Posted By Claes H. De Vreese (U of Amsterdam), Monday, August 5, 2019

Australia is Down Under. It is a wonderful destination. For many ICA members there are also downsides: travel distance, costs, and carbon footprint are considerations. These are important and legitimate considerations. Let me address some of these and thereby contribute to what hopefully will be a vibrant 70th Annual ICA Conference in Gold Coast, Australia in 2020.

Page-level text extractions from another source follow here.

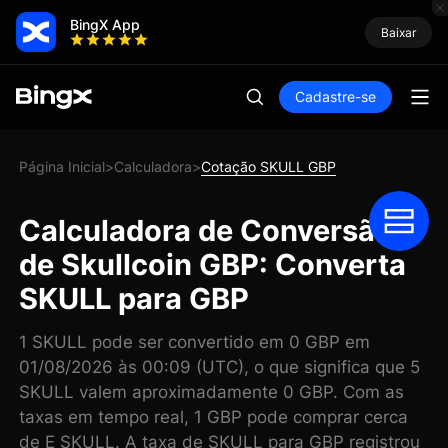
BingX App
Baixar
Cadastre-se
Página Inicial
Calculadora
Cotação SKULL GBP
>
>
Calculadora de Conversão
de Skullcoin GBP: Converta
SKULL para GBP
1 SKULL pode ser convertido em 0 GBP em
01/08/2026 às 00:09 (UTC), o que significa que 5
SKULL valem aproximadamente 0 GBP. Com as
taxas em tempo real, 1 GBP pode comprar cerca
de E SKULL. A taxa de SKULL para GBP registrou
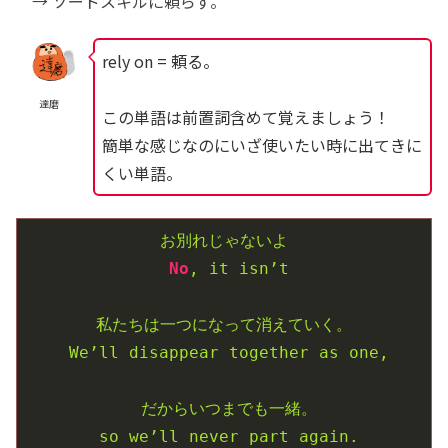
→ ソードスキルに頼らず。
rely on = 頼る。
達磨
この単語は前置詞含めて覚えましょう！
簡単な感じなのにいざ使いたい時に出てきに
くい単語。
お別れじゃないよ
No
,
it
isn’t
私たちは一つになって消えていく。
We’ll
disappear
together
as
one,
だからいつまでも一緒。
so
we’ll
never
part
again.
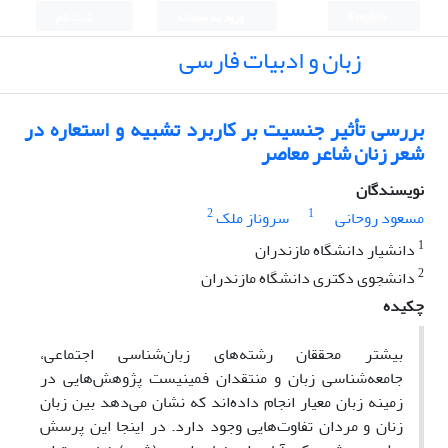
English
ورود به سامانه
ثبت نام
زبان و ادبیات فارسی
بررسی تأثیر جنسیت‌ بر کاربرد تشبیه‌ و استعاره‌ در
شعر زنان شاعر معاصر
نویسندگان
2
1
مسعود روحانی
سروناز ملک
1
دانشیار دانشگاه مازندران
2
دانشجوی دکتری دانشگاه مازندران
چکیده
بیشتر محققان رشته‌های زبان‌شناسی‌ اجتماعی،
جامعه‌شناسی زبان و منتقدان فمینیست پژوهش‌هایی در
زمینه زبان معیار انجام داده‌اند که نشان‌ می‌دهد بین زبان
زنان و مردان تفاوت‌هایی وجود دارد. در اینجا این پرسش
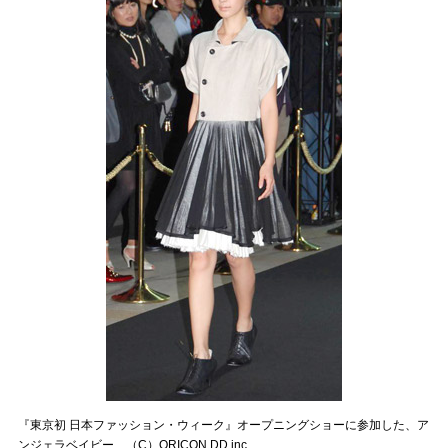
『東京初 日本ファッション・ウィーク』オープニングショーに参加した、ア
ンジェラベイビー （C）ORICON DD inc.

First, ICA is an international organization. We have a four year rotation cycle to make sure that we can be in different communities. For someone in Germany, San Francisco is a fairly long journey. For someone in Jerusalem, Fukuoka is far. And for someone in Kuala Lumpur, Washington, DC is far. In some years a larger contingent of the membership travels farther, on average, than in other years. The Annual ICA Conference will be one of these. Many of our Asian members travel really far, almost every year. For them, Australia will be a, comparatively speaking, shorter trip. Let us collectively honor their commitment and travels to ICA in the many past years by simply accepting that this time other groups of the membership take on the heavier part of the travel.


Second, given the distance, travel costs will for many (not all) be comparatively higher. ICA is doing the following to help in this respect: first, there will be different kinds of housing available, some of these being shared units with relatively lower per-night costs. Second, ICA will put out information about how to maximize your travel budget (with options like flying into Sydney and taking a low-cost carrier etc). Watch the ICA website and news flashes, and start planning ahead.

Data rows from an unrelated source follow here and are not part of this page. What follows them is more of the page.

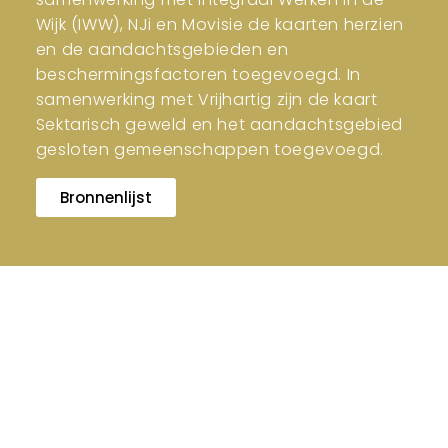
Wijk (IWW), NJi en Movisie de kaarten herzien
en de aandachtsgebieden en
beschermingsfactoren toegevoegd. In
samenwerking met Vrijhartig zijn de kaart
Sektarisch geweld en het aandachtsgebied
gesloten gemeenschappen toegevoegd.
Bronnenlijst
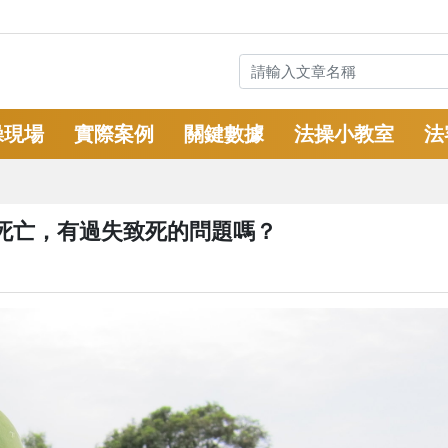
操現場
實際案例
關鍵數據
法操小教室
法
死亡，有過失致死的問題嗎？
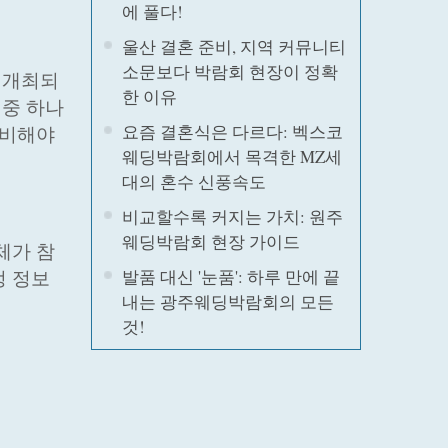
에 풀다!
울산 결혼 준비, 지역 커뮤니티
소문보다 박람회 현장이 정확
 개최되
한 이유
 중 하나
요즘 결혼식은 다르다: 벡스코
준비해야
웨딩박람회에서 목격한 MZ세
대의 혼수 신풍속도
비교할수록 커지는 가치: 원주
웨딩박람회 현장 가이드
체가 참
정 정보
발품 대신 '눈품': 하루 만에 끝
내는 광주웨딩박람회의 모든
것!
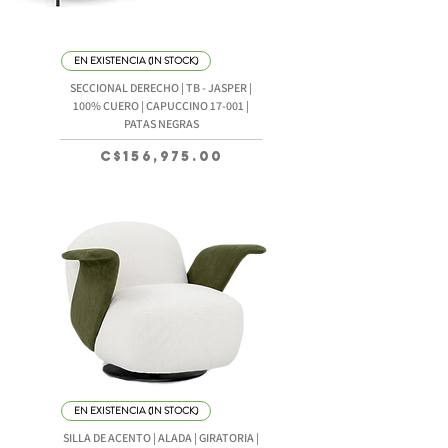
EN EXISTENCIA (IN STOCK)
SECCIONAL DERECHO | TB - JASPER |
100% CUERO | CAPUCCINO 17-001 |
PATAS NEGRAS
Precio
C$156,975.00
EN EXISTENCIA (IN STOCK)
SILLA DE ACENTO | ALADA | GIRATORIA |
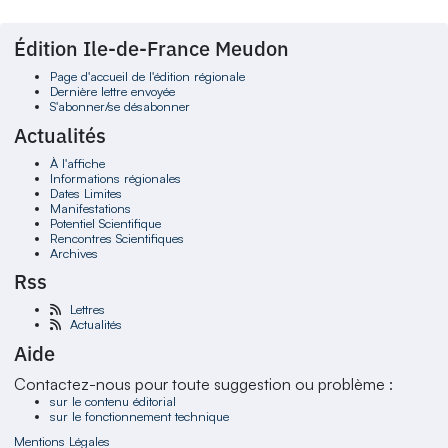
Édition Ile-de-France Meudon
Page d'accueil de l'édition régionale
Dernière lettre envoyée
S'abonner/se désabonner
Actualités
À l'affiche
Informations régionales
Dates Limites
Manifestations
Potentiel Scientifique
Rencontres Scientifiques
Archives
Rss
Lettres
Actualités
Aide
Contactez-nous pour toute suggestion ou problème :
sur le contenu éditorial
sur le fonctionnement technique
Mentions Légales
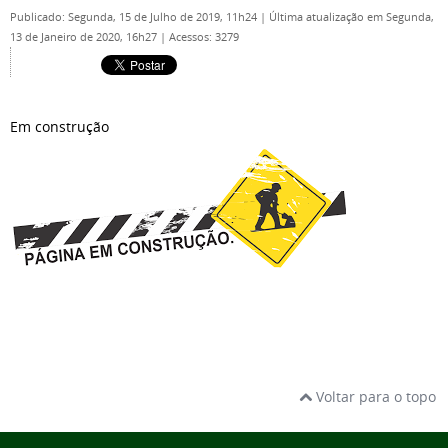
Publicado: Segunda, 15 de Julho de 2019, 11h24
|
Última atualização em Segunda,
13 de Janeiro de 2020, 16h27
|
Acessos: 3279
Em construção
Voltar para o topo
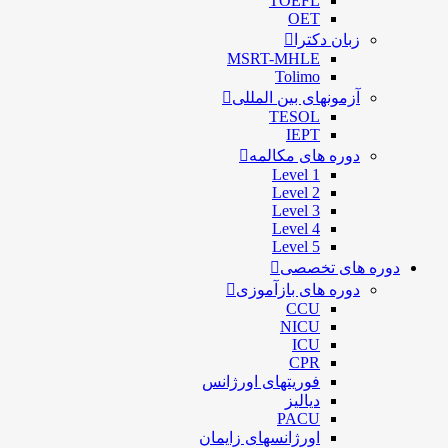
TOEFL
OET
زبان دکترا
MSRT-MHLE
Tolimo
آزمونهای بین المللی
TESOL
IEPT
دوره های مکالمه
Level 1
Level 2
Level 3
Level 4
Level 5
دوره های تخصصی
دوره های بازآموزی
CCU
NICU
ICU
CPR
فوریتهای اورژانس
دیالیز
PACU
اورژانسهای زایمان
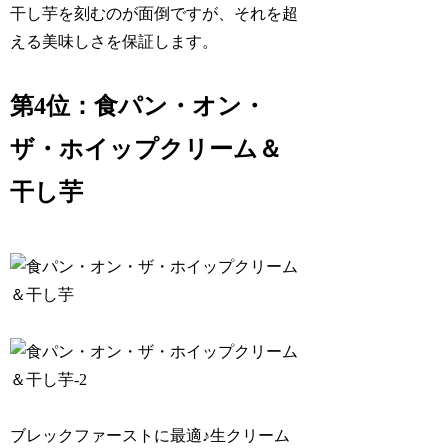
干し芋を刻むのが面倒ですが、それを超
える美味しさを保証します。
第4位：食パン・オン・
ザ・ホイップクリーム＆
干し芋
ブレックファーストに最適♪生クリーム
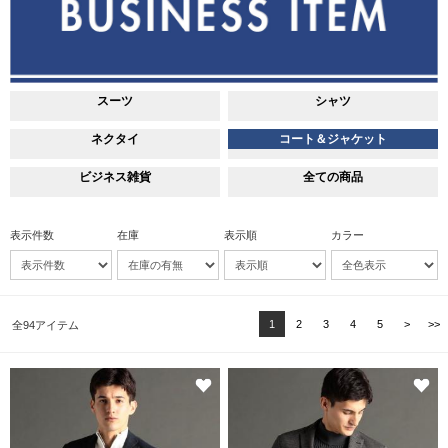
スーツ
シャツ
ネクタイ
コート＆ジャケット
ビジネス雑貨
全ての商品
表示件数
在庫
表示順
カラー
1
2
3
4
5
>
>>
全94アイテム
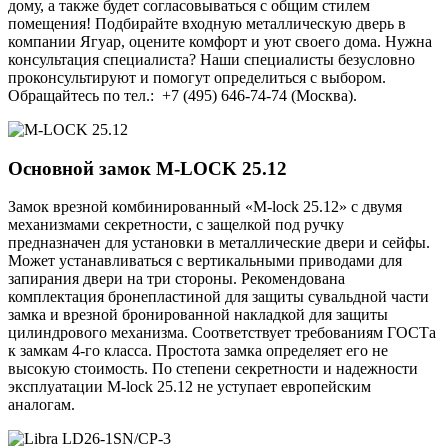
дому, а также будет согласовываться с общим стилем
помещения! Подбирайте входную металлическую дверь в
компании Ягуар, оцените комфорт и уют своего дома. Нужна
консультация специалиста? Наши специалисты безусловно
проконсультируют и помогут определиться с выбором.
Обращайтесь по тел.: +7 (495) 646-74-74 (Москва).
Основной замок
M-LOCK 25.12
Замок врезной комбинированный «M-lock 25.12» с двумя
механизмами секретности, с защелкой под ручку
предназначен для установки в металлические двери и сейфы.
Может устанавливаться с вертикальными приводами для
запирания двери на три стороны. Рекомендована
комплектация бронепластиной для защиты сувальдной части
замка и врезной бронированной накладкой для защиты
цилиндрового механизма. Соответствует требованиям ГОСТа
к замкам 4-го класса. Простота замка определяет его не
высокую стоимость. По степени секретности и надежности
эксплуатации M-lock 25.12 не уступает европейским
аналогам.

Third, many of us are concerned about drastic climate change. ICA destinations are chosen several, often 5-7, years in advance. The 70th Annual ICA Conference location was not chosen with specific attention to invoking new technologies for the conference. However, ICA is committed to actions making the imprint of the organization smaller. In choosing locations going forward, sustainability and ‘green strategies’ are official parts of the hotel/conference bid. For the ICA Annual Conference in 2020 specifically, ICA sustainability committee has identified two projects that can be recipients for carbon neutral donations. These are voluntary and are available after registering for the Annual ICA Conference. None of these funds will go to ICA, only the chosen projects. In addition, when making individual travel plans, it is worth considering which planes are being used for the different legs of the journey to Australia, since CO₂ emissions vary greatly by plane type and age.


With this column I hope to have convinced those doubting, if they should join in Australia or not, to come. In addition to being a great conference, it is also a gateway to explore a beautiful and attractive island. Australia has a lot to offer, culturally and nature wise. And it is a great gateway for bucket list destinations in the vicinity. 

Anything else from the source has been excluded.